Data for this exercise -
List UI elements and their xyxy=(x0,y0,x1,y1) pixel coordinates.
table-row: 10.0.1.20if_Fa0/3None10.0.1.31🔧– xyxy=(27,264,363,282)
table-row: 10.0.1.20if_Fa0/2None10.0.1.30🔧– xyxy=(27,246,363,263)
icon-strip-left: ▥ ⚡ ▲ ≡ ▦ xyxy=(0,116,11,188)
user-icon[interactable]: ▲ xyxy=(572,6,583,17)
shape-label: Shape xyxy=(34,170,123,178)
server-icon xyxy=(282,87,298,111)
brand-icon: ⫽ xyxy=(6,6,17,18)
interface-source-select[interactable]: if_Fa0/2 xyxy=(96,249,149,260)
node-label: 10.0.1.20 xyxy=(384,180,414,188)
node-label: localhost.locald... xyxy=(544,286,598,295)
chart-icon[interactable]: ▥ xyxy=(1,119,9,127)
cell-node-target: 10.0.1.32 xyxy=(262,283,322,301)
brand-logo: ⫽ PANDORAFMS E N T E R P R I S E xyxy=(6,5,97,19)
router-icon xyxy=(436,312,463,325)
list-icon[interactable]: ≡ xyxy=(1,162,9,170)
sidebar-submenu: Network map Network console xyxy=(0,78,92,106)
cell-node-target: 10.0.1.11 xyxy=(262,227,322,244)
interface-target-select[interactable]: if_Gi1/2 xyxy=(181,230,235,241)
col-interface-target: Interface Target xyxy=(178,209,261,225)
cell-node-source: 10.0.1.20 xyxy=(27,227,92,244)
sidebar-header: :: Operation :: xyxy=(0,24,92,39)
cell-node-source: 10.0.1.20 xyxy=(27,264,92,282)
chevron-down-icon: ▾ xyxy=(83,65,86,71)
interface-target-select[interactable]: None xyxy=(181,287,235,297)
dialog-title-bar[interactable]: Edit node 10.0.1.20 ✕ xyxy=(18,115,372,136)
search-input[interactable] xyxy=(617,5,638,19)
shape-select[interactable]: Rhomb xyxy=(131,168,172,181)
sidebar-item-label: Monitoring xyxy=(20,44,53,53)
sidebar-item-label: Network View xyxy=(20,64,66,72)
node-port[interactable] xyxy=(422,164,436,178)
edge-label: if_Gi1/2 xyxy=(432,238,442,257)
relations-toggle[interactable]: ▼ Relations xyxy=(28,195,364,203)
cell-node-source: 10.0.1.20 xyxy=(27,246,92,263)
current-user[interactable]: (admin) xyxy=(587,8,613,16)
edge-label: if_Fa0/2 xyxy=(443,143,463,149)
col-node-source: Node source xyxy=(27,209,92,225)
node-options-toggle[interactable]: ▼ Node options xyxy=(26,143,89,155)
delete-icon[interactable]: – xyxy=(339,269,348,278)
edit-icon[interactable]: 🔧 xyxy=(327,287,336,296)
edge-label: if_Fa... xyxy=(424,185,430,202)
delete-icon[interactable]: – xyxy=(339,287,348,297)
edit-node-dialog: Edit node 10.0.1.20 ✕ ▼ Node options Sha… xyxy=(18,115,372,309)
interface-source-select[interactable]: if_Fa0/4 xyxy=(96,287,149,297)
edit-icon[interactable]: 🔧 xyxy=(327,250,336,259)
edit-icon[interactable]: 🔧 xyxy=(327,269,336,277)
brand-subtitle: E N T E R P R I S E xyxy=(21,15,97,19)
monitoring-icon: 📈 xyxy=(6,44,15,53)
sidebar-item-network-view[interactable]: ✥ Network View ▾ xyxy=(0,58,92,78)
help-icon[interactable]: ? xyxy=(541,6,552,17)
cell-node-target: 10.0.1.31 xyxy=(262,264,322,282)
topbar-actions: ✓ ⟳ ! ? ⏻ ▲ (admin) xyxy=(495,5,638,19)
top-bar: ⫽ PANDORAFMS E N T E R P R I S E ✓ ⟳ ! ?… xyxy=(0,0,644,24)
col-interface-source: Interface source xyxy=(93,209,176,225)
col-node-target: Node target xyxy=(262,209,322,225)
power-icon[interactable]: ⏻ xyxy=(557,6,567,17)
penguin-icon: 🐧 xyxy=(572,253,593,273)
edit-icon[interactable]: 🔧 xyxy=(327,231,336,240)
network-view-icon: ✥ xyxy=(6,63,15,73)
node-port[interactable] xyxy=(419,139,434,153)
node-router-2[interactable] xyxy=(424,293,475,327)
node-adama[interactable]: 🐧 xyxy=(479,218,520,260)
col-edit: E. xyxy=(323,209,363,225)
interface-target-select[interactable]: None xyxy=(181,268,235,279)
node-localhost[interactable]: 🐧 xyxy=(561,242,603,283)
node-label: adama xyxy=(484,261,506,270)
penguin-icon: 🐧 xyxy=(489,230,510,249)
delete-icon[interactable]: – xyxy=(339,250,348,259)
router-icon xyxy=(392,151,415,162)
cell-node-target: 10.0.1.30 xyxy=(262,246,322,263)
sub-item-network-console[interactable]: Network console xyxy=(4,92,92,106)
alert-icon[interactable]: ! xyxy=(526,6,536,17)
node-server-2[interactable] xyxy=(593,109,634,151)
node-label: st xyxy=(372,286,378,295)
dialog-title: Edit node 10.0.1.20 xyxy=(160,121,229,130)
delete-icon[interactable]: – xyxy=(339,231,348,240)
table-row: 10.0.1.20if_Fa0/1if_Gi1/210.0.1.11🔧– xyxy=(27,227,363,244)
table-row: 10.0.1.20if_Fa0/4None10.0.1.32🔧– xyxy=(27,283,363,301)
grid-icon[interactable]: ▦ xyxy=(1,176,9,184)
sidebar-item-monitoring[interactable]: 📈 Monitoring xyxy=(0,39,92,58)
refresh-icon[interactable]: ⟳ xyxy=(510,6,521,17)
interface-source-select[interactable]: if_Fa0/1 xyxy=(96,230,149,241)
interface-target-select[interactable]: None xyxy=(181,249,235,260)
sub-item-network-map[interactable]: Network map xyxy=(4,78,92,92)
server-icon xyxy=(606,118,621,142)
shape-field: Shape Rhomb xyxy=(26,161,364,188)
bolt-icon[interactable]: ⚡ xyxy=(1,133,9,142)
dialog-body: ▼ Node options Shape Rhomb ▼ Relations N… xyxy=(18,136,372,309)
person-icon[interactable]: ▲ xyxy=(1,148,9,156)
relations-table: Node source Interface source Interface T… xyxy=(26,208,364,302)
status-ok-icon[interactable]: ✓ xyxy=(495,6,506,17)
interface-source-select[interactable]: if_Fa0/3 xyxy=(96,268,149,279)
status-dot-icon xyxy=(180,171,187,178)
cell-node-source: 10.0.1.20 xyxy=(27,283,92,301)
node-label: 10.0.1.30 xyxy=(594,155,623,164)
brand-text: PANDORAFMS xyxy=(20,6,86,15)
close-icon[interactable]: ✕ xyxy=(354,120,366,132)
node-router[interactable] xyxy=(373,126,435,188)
---
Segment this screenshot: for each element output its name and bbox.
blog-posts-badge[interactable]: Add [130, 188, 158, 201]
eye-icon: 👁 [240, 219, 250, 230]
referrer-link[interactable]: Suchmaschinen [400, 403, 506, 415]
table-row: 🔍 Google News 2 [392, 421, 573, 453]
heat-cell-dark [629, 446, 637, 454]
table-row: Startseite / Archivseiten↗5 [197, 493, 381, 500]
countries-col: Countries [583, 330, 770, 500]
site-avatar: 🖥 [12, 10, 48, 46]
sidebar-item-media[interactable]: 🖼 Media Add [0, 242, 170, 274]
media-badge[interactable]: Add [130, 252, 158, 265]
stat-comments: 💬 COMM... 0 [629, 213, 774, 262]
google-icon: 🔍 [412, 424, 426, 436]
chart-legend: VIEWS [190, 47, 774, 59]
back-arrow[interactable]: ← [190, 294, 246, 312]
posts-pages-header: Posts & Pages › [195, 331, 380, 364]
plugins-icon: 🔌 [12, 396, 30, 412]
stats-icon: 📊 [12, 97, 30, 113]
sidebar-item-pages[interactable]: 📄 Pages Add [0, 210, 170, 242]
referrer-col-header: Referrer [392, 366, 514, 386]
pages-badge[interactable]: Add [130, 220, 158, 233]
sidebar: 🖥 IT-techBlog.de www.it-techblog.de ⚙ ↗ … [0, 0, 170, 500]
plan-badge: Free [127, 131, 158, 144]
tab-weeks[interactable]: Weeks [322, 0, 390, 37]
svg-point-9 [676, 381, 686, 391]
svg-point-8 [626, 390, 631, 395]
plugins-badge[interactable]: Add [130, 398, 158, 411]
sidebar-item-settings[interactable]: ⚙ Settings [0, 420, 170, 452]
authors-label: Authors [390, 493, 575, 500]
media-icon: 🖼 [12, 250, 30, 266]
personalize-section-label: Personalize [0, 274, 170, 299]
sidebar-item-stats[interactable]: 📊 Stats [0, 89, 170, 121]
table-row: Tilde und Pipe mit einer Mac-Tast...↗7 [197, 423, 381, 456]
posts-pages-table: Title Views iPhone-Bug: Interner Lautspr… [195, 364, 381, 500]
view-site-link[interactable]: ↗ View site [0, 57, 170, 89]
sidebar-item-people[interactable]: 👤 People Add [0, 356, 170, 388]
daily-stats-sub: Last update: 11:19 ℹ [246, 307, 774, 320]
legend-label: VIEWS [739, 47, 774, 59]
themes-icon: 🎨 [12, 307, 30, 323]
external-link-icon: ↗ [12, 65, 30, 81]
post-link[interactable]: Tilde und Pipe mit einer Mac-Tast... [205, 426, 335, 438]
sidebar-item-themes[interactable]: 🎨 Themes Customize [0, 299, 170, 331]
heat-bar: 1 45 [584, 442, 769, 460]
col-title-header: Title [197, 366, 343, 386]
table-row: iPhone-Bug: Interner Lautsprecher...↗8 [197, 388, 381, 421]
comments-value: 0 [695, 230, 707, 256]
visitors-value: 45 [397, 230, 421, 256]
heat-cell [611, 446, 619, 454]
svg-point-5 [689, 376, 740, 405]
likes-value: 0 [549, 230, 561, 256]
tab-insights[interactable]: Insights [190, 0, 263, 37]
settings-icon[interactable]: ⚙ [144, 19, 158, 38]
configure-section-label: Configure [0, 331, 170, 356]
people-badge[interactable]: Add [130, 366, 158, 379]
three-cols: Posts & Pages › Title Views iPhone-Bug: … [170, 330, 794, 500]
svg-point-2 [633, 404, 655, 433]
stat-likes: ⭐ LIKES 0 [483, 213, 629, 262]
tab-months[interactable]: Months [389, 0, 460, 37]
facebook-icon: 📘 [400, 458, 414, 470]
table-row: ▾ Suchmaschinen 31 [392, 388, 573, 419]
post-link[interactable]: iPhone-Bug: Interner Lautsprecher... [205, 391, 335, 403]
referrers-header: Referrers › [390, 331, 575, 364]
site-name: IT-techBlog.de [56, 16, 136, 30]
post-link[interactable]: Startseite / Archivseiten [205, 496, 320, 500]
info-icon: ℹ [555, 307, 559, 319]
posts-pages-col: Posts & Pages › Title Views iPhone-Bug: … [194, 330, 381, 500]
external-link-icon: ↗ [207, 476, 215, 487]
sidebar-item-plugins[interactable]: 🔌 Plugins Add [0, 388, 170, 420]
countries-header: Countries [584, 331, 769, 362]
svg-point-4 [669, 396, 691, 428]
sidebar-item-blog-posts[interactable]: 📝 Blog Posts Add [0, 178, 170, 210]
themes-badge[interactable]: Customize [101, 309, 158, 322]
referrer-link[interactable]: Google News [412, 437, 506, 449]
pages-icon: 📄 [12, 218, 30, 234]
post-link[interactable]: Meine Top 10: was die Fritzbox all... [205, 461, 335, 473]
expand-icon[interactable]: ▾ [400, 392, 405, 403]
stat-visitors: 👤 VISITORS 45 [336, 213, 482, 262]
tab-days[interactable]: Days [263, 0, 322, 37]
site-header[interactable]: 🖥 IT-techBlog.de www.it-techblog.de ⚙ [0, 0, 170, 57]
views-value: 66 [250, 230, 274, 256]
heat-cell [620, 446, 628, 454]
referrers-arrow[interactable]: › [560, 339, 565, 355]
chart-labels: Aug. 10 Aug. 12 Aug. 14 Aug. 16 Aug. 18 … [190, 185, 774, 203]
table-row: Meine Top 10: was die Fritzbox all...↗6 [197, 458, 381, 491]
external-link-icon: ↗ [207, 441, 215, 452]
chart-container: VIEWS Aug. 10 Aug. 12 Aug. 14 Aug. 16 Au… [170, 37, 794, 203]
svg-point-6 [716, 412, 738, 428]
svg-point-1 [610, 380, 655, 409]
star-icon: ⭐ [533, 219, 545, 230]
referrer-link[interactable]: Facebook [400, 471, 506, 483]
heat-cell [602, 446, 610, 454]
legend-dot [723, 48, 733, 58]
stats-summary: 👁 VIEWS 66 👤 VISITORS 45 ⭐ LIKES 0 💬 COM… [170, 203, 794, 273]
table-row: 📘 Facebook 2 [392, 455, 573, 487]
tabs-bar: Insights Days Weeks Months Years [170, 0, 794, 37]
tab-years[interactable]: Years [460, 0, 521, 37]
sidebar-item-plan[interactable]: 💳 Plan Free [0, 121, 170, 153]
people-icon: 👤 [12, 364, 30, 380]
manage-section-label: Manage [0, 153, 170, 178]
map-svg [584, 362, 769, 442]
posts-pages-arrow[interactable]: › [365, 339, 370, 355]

Problem statement - Lines that contain "plan" are the result; find them in the entries above and copy each one.

Solution below -
plan-badge: Free [127, 131, 158, 144]
sidebar-item-plan[interactable]: 💳 Plan Free [0, 121, 170, 153]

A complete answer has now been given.